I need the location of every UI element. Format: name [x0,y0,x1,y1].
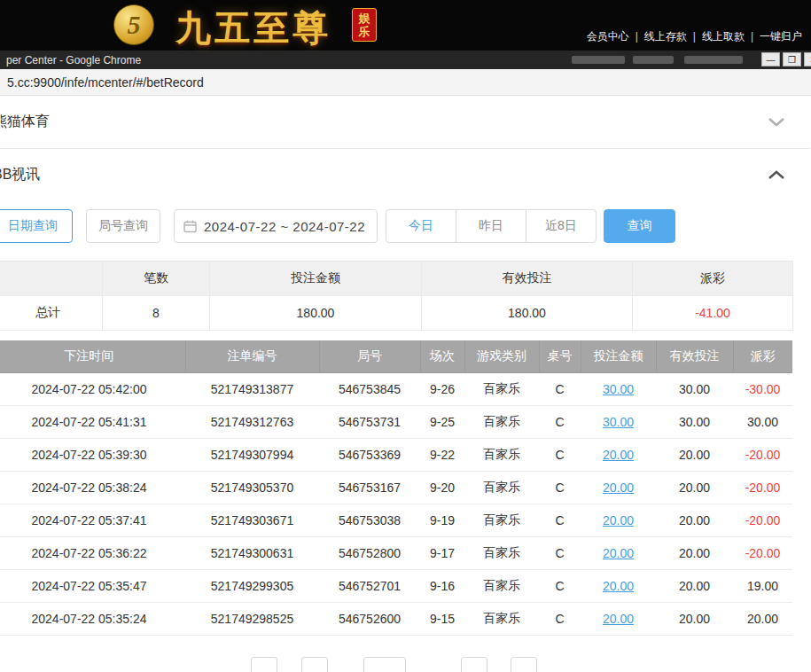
cell-payout: -20.00 [733,536,792,569]
bet-amount-link[interactable]: 20.00 [603,448,634,462]
banner-link[interactable]: 一键归户 [760,30,802,43]
cell-bet-time: 2024-07-22 05:37:41 [0,504,185,536]
cell-session: 9-15 [420,602,464,635]
cell-bet-amount: 20.00 [581,569,656,602]
bet-amount-link[interactable]: 20.00 [603,612,634,626]
pagination-page-button[interactable] [461,657,487,672]
window-title: per Center - Google Chrome [6,54,141,66]
banner-links: 会员中心|线上存款|线上取款|一键归户 [587,29,802,44]
chevron-down-icon[interactable] [768,117,785,127]
summary-header-cell: 有效投注 [422,262,633,296]
cell-session: 9-17 [420,536,464,569]
pagination-next-button[interactable] [511,657,537,672]
cell-valid-bet: 20.00 [656,602,733,635]
calendar-icon [183,220,197,233]
cell-game-type: 百家乐 [464,602,539,635]
cell-payout: -30.00 [733,372,792,405]
table-row: 2024-07-22 05:41:31521749312763546753731… [0,405,792,438]
cell-round-id: 546753038 [319,504,420,536]
page-url[interactable]: 5.cc:9900/infe/mcenter/#/betRecord [7,75,204,90]
bet-amount-link[interactable]: 30.00 [603,415,634,429]
cell-bet-amount: 30.00 [581,405,656,438]
summary-value-cell: 180.00 [422,296,633,331]
quick-date-button[interactable]: 今日 [386,209,456,243]
cell-session: 9-22 [420,438,464,471]
cell-session: 9-20 [420,471,464,504]
link-separator: | [693,30,696,43]
cell-round-id: 546753731 [319,405,420,438]
cell-session: 9-26 [420,372,464,405]
redacted-account-info [572,56,625,64]
cell-round-id: 546752600 [319,602,420,635]
cell-game-type: 百家乐 [464,438,539,471]
cell-session: 9-25 [420,405,464,438]
cell-valid-bet: 20.00 [656,504,733,536]
address-bar[interactable]: 5.cc:9900/infe/mcenter/#/betRecord [0,69,811,96]
cell-bet-amount: 20.00 [581,471,656,504]
table-row: 2024-07-22 05:38:24521749305370546753167… [0,471,792,504]
date-query-tab[interactable]: 日期查询 [0,209,73,243]
section-bb-video[interactable]: BB视讯 [0,149,810,200]
brand-badge: 娱乐 [352,8,377,42]
cell-order-id: 521749300631 [185,536,319,569]
window-maximize-button[interactable]: ❐ [783,52,801,66]
cell-bet-amount: 20.00 [581,504,656,536]
brand-badge-text: 娱乐 [358,12,370,38]
cell-bet-time: 2024-07-22 05:35:24 [0,602,185,635]
table-row: 2024-07-22 05:42:00521749313877546753845… [0,372,792,405]
cell-bet-time: 2024-07-22 05:38:24 [0,471,185,504]
date-range-picker[interactable]: 2024-07-22 ~ 2024-07-22 [174,209,378,243]
cell-bet-time: 2024-07-22 05:41:31 [0,405,185,438]
table-row: 2024-07-22 05:36:22521749300631546752800… [0,536,792,569]
summary-header-cell: 笔数 [103,262,210,296]
window-minimize-button[interactable]: — [761,52,780,66]
banner-link[interactable]: 线上存款 [644,30,687,43]
cell-bet-amount: 20.00 [581,602,656,635]
cell-payout: 19.00 [733,569,792,602]
cell-game-type: 百家乐 [464,372,539,405]
window-close-button[interactable]: ✕ [804,52,811,66]
quick-date-button[interactable]: 近8日 [526,209,597,243]
cell-table-no: C [539,602,581,635]
column-header-valid-bet: 有效投注 [656,340,733,372]
cell-payout: -20.00 [733,504,792,536]
cell-bet-time: 2024-07-22 05:35:47 [0,569,185,602]
bet-amount-link[interactable]: 30.00 [603,382,634,396]
cell-payout: 30.00 [733,405,792,438]
bet-amount-link[interactable]: 20.00 [603,481,634,495]
column-header-bet-amount: 投注金额 [581,340,656,372]
brand-coin-logo: 5 [113,4,154,45]
banner-link[interactable]: 会员中心 [587,30,629,43]
cell-valid-bet: 20.00 [656,569,733,602]
cell-table-no: C [539,471,581,504]
bet-amount-link[interactable]: 20.00 [603,513,634,527]
pagination-prev-button[interactable] [251,657,277,672]
summary-table: 笔数投注金额有效投注派彩总计8180.00180.00-41.00 [0,261,793,331]
coin-number: 5 [128,10,141,40]
section-panda-sports[interactable]: 熊猫体育 [0,96,810,149]
round-query-tab[interactable]: 局号查询 [86,209,160,243]
cell-game-type: 百家乐 [464,536,539,569]
bet-amount-link[interactable]: 20.00 [603,546,634,560]
cell-valid-bet: 20.00 [656,438,733,471]
pagination-page-button[interactable] [301,657,328,672]
bet-amount-link[interactable]: 20.00 [603,579,634,593]
summary-value-cell: 总计 [0,296,103,331]
cell-table-no: C [539,536,581,569]
search-button[interactable]: 查询 [604,209,675,243]
redacted-user-info [684,56,743,64]
pagination-size-select[interactable] [363,657,406,672]
summary-value-cell: 180.00 [210,296,422,331]
table-row: 2024-07-22 05:37:41521749303671546753038… [0,504,792,536]
link-separator: | [636,30,638,43]
cell-session: 9-16 [420,569,464,602]
cell-order-id: 521749299305 [185,569,319,602]
banner-link[interactable]: 线上取款 [702,30,745,43]
summary-header-row: 笔数投注金额有效投注派彩 [0,262,793,296]
chevron-up-icon[interactable] [768,170,785,180]
window-titlebar[interactable]: per Center - Google Chrome — ❐ ✕ [0,51,811,69]
cell-valid-bet: 30.00 [656,405,733,438]
summary-value-cell: -41.00 [633,296,793,331]
section-label: BB视讯 [0,166,40,184]
quick-date-button[interactable]: 昨日 [456,209,526,243]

• • • • • • •

▸ What you need to do: Word for word, reproduce the listing above; no image should be carried over.

▸ Output:
I need the location of every UI element. Format: name [x0,y0,x1,y1].
cell-payout: -20.00 [733,536,792,569]
bet-amount-link[interactable]: 20.00 [603,448,634,462]
banner-link[interactable]: 一键归户 [760,30,802,43]
cell-bet-time: 2024-07-22 05:37:41 [0,504,185,536]
cell-session: 9-15 [420,602,464,635]
cell-bet-amount: 20.00 [581,569,656,602]
bet-amount-link[interactable]: 20.00 [603,612,634,626]
pagination-page-button[interactable] [461,657,487,672]
window-title: per Center - Google Chrome [6,54,141,66]
banner-links: 会员中心|线上存款|线上取款|一键归户 [587,29,802,44]
chevron-down-icon[interactable] [768,117,785,127]
summary-header-cell: 有效投注 [422,262,633,296]
cell-session: 9-17 [420,536,464,569]
pagination-next-button[interactable] [511,657,537,672]
cell-valid-bet: 20.00 [656,602,733,635]
calendar-icon [183,220,197,233]
cell-game-type: 百家乐 [464,602,539,635]
cell-payout: -30.00 [733,372,792,405]
table-row: 2024-07-22 05:41:31521749312763546753731… [0,405,792,438]
cell-round-id: 546753038 [319,504,420,536]
page-url[interactable]: 5.cc:9900/infe/mcenter/#/betRecord [7,75,204,90]
bet-amount-link[interactable]: 30.00 [603,415,634,429]
cell-bet-amount: 30.00 [581,405,656,438]
summary-value-cell: 180.00 [422,296,633,331]
quick-date-button[interactable]: 今日 [386,209,456,243]
cell-session: 9-22 [420,438,464,471]
cell-session: 9-20 [420,471,464,504]
link-separator: | [693,30,696,43]
cell-round-id: 546753731 [319,405,420,438]
cell-session: 9-26 [420,372,464,405]
redacted-account-info [572,56,625,64]
cell-round-id: 546752600 [319,602,420,635]
cell-game-type: 百家乐 [464,438,539,471]
cell-session: 9-25 [420,405,464,438]
cell-valid-bet: 20.00 [656,504,733,536]
address-bar[interactable]: 5.cc:9900/infe/mcenter/#/betRecord [0,69,811,96]
cell-bet-amount: 20.00 [581,471,656,504]
table-row: 2024-07-22 05:38:24521749305370546753167… [0,471,792,504]
date-query-tab[interactable]: 日期查询 [0,209,73,243]
section-bb-video[interactable]: BB视讯 [0,149,810,200]
brand-badge: 娱乐 [352,8,377,42]
cell-order-id: 521749300631 [185,536,319,569]
window-maximize-button[interactable]: ❐ [783,52,801,66]
cell-bet-amount: 20.00 [581,504,656,536]
brand-badge-text: 娱乐 [358,12,370,38]
cell-bet-time: 2024-07-22 05:35:24 [0,602,185,635]
table-row: 2024-07-22 05:42:00521749313877546753845… [0,372,792,405]
cell-bet-time: 2024-07-22 05:38:24 [0,471,185,504]
date-range-picker[interactable]: 2024-07-22 ~ 2024-07-22 [174,209,378,243]
cell-bet-time: 2024-07-22 05:41:31 [0,405,185,438]
table-row: 2024-07-22 05:36:22521749300631546752800… [0,536,792,569]
summary-header-cell: 笔数 [103,262,210,296]
window-minimize-button[interactable]: — [761,52,780,66]
banner-link[interactable]: 线上存款 [644,30,687,43]
cell-bet-amount: 20.00 [581,602,656,635]
cell-payout: 19.00 [733,569,792,602]
cell-game-type: 百家乐 [464,372,539,405]
window-close-button[interactable]: ✕ [804,52,811,66]
quick-date-button[interactable]: 近8日 [526,209,597,243]
cell-table-no: C [539,602,581,635]
column-header-valid-bet: 有效投注 [656,340,733,372]
cell-payout: -20.00 [733,504,792,536]
cell-bet-time: 2024-07-22 05:35:47 [0,569,185,602]
bet-amount-link[interactable]: 30.00 [603,382,634,396]
cell-payout: 30.00 [733,405,792,438]
bet-amount-link[interactable]: 20.00 [603,481,634,495]
column-header-bet-amount: 投注金额 [581,340,656,372]
brand-coin-logo: 5 [113,4,154,45]
banner-link[interactable]: 会员中心 [587,30,629,43]
cell-valid-bet: 20.00 [656,569,733,602]
cell-table-no: C [539,471,581,504]
bet-amount-link[interactable]: 20.00 [603,513,634,527]
pagination-prev-button[interactable] [251,657,277,672]
summary-table: 笔数投注金额有效投注派彩总计8180.00180.00-41.00 [0,261,793,331]
coin-number: 5 [128,10,141,40]
section-panda-sports[interactable]: 熊猫体育 [0,96,810,149]
round-query-tab[interactable]: 局号查询 [86,209,160,243]
cell-game-type: 百家乐 [464,536,539,569]
bet-amount-link[interactable]: 20.00 [603,546,634,560]
cell-valid-bet: 20.00 [656,438,733,471]
pagination-page-button[interactable] [301,657,328,672]
bet-amount-link[interactable]: 20.00 [603,579,634,593]
summary-value-cell: 总计 [0,296,103,331]
cell-table-no: C [539,536,581,569]
search-button[interactable]: 查询 [604,209,675,243]
redacted-user-info [684,56,743,64]
pagination-size-select[interactable] [363,657,406,672]
summary-value-cell: 180.00 [210,296,422,331]
table-row: 2024-07-22 05:37:41521749303671546753038… [0,504,792,536]
link-separator: | [636,30,638,43]
cell-session: 9-16 [420,569,464,602]
cell-order-id: 521749299305 [185,569,319,602]
banner-link[interactable]: 线上取款 [702,30,745,43]
summary-header-row: 笔数投注金额有效投注派彩 [0,262,793,296]
chevron-up-icon[interactable] [768,170,785,180]
window-titlebar[interactable]: per Center - Google Chrome — ❐ ✕ [0,51,811,69]
cell-valid-bet: 30.00 [656,405,733,438]
summary-value-cell: -41.00 [633,296,793,331]
section-label: BB视讯 [0,166,40,184]
quick-date-button[interactable]: 昨日 [456,209,526,243]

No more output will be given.